Where's Katha?

Reed Tryte reed_tryte at yahoo.com
Fri Mar 7 15:30:06 PST 2003



>>"Come on Dennis--that's weak. (It's also an
>>'explanation' that one could apply with
>>equivalent--which is to say, not
>>very much--force to young, angry campus liberals,
>>or leftists, or libertarians...)"
>>
>>- -- Luke
>
>
>Each person is different, of course, and there are no


>fixed reasons why so-and-so becomes who they become.
>But I was talking about the Young Right, primarily
>those who came of age under Reagan/Bush. And in my
>experience, many of them, as teenagers, felt
>inadequate and put-upon (by "liberals" and "liberal
>culture") and this fueled anger
>and resentment and a need to tap into state power.
>You certainly see that in Coulter.
>
>DP

I second Dennis. Both extremes of the political spectrum attract people who use politics to play out their own psychological turmoil. That's why people like David Horowitz switch so easily. As Henry Miller says in the movie Reds, "People who want to change the world usually either have no problems of their own, or lots and lots of problems." But probably because left-wing politics has so few inducements to offer these days, most of the psychos seem to be ending up on the right. (Not that we don't have a few; they just don't get to be on TV.)

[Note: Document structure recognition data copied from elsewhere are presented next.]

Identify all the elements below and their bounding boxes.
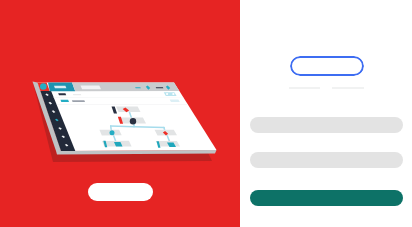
button[interactable]: Get started (88, 183, 153, 201)
button[interactable]: Continue (250, 190, 403, 206)
button[interactable]: Option two (250, 152, 403, 168)
button[interactable]: Option one (250, 117, 403, 133)
button[interactable]: Input field (290, 56, 364, 76)
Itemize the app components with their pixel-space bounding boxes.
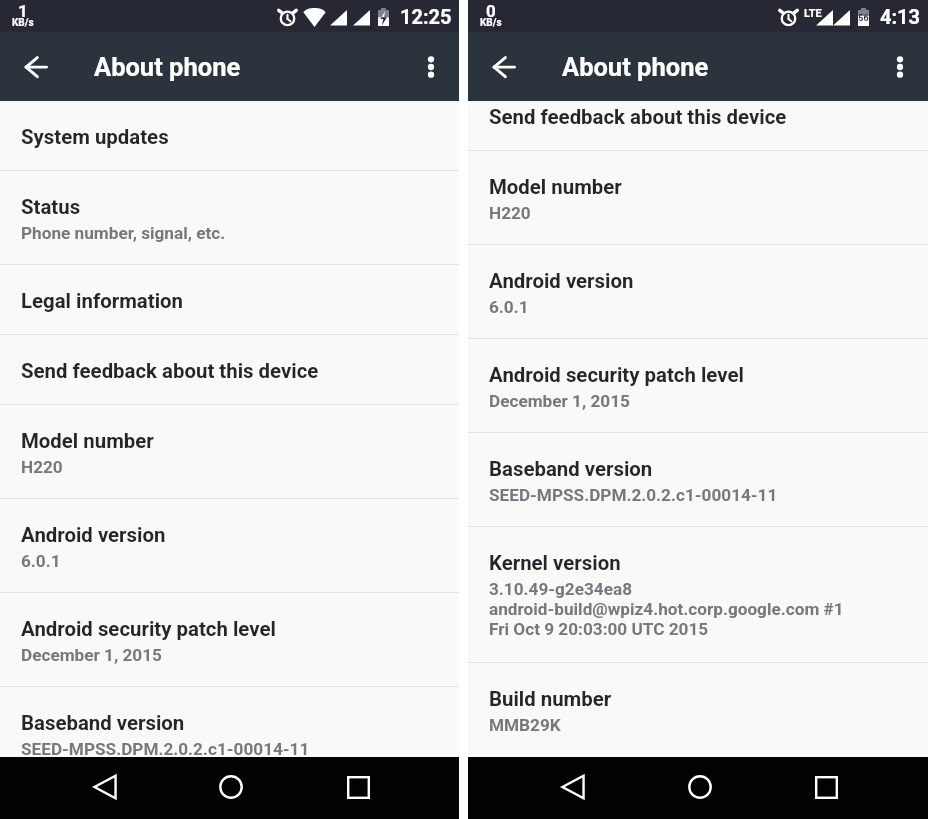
button[interactable]: Send feedback about this device bbox=[468, 101, 928, 151]
button[interactable]: Baseband version bbox=[0, 687, 459, 757]
staticText: Android security patch level bbox=[21, 617, 276, 641]
staticText: Kernel version bbox=[489, 551, 621, 575]
staticText: About phone bbox=[562, 52, 709, 82]
staticText: Android security patch level bbox=[489, 363, 744, 387]
staticText: Android version bbox=[489, 269, 634, 293]
button[interactable]: More options bbox=[407, 43, 455, 91]
staticText: Phone number, signal, etc. bbox=[21, 223, 226, 243]
staticText: 0 bbox=[486, 1, 496, 21]
button[interactable]: Send feedback about this device bbox=[0, 335, 459, 405]
staticText: 56 bbox=[858, 13, 869, 24]
staticText: Android version bbox=[21, 523, 166, 547]
button[interactable]: Legal information bbox=[0, 265, 459, 335]
staticText: H220 bbox=[21, 457, 63, 477]
button[interactable]: Build number bbox=[468, 663, 928, 757]
staticText: SEED-MPSS.DPM.2.0.2.c1-00014-11 bbox=[21, 739, 310, 757]
button[interactable]: Android version bbox=[468, 245, 928, 339]
staticText: 1 bbox=[18, 1, 28, 21]
button[interactable]: Home bbox=[675, 762, 725, 812]
button[interactable]: Model number bbox=[468, 151, 928, 245]
button[interactable]: Recent apps bbox=[333, 762, 383, 812]
button[interactable]: Recent apps bbox=[801, 762, 851, 812]
staticText: Baseband version bbox=[489, 457, 653, 481]
button[interactable]: Android security patch level bbox=[0, 593, 459, 687]
button[interactable]: System updates bbox=[0, 101, 459, 171]
button[interactable]: Android security patch level bbox=[468, 339, 928, 433]
staticText: Model number bbox=[21, 429, 154, 453]
button[interactable]: Back bbox=[548, 762, 598, 812]
button[interactable]: Android version bbox=[0, 499, 459, 593]
staticText: android-build@wpiz4.hot.corp.google.com … bbox=[489, 599, 844, 619]
staticText: 12:25 bbox=[400, 5, 452, 28]
staticText: Status bbox=[21, 195, 81, 219]
staticText: KB/s bbox=[12, 17, 34, 28]
button[interactable]: Kernel version bbox=[468, 527, 928, 663]
staticText: 6.0.1 bbox=[489, 297, 529, 317]
button[interactable]: Baseband version bbox=[468, 433, 928, 527]
staticText: LTE bbox=[804, 7, 822, 20]
staticText: Baseband version bbox=[21, 711, 185, 735]
staticText: System updates bbox=[21, 125, 169, 149]
staticText: Fri Oct 9 20:03:00 UTC 2015 bbox=[489, 619, 709, 639]
button[interactable]: Back bbox=[12, 43, 60, 91]
staticText: H220 bbox=[489, 203, 531, 223]
staticText: SEED-MPSS.DPM.2.0.2.c1-00014-11 bbox=[489, 485, 778, 505]
staticText: Legal information bbox=[21, 289, 183, 313]
button[interactable]: Back bbox=[480, 43, 528, 91]
staticText: Model number bbox=[489, 175, 622, 199]
button[interactable]: Home bbox=[206, 762, 256, 812]
staticText: KB/s bbox=[480, 17, 502, 28]
button[interactable]: More options bbox=[876, 43, 924, 91]
staticText: 3.10.49-g2e34ea8 bbox=[489, 579, 633, 599]
button[interactable]: Back bbox=[80, 762, 130, 812]
staticText: Send feedback about this device bbox=[21, 359, 319, 383]
button[interactable]: Model number bbox=[0, 405, 459, 499]
staticText: MMB29K bbox=[489, 715, 561, 735]
staticText: Send feedback about this device bbox=[489, 105, 787, 129]
staticText: Build number bbox=[489, 687, 612, 711]
staticText: December 1, 2015 bbox=[21, 645, 162, 665]
staticText: 4:13 bbox=[880, 5, 921, 28]
staticText: December 1, 2015 bbox=[489, 391, 630, 411]
staticText: 6.0.1 bbox=[21, 551, 61, 571]
staticText: About phone bbox=[94, 52, 241, 82]
button[interactable]: Status bbox=[0, 171, 459, 265]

A few years ago I had several long conversations with an up and coming young conservative female pundit. She kept on talking about John F. Kennedy being conceited and how Democrats thought they were all so great. It was weird, like someone in junior high talking about the cool kids.

Interestingly, when I asked she was willing to admit that the government has funded basically all technological breakthroughs in the last 100 years. Nonetheless, she still fervently believed in free market economics.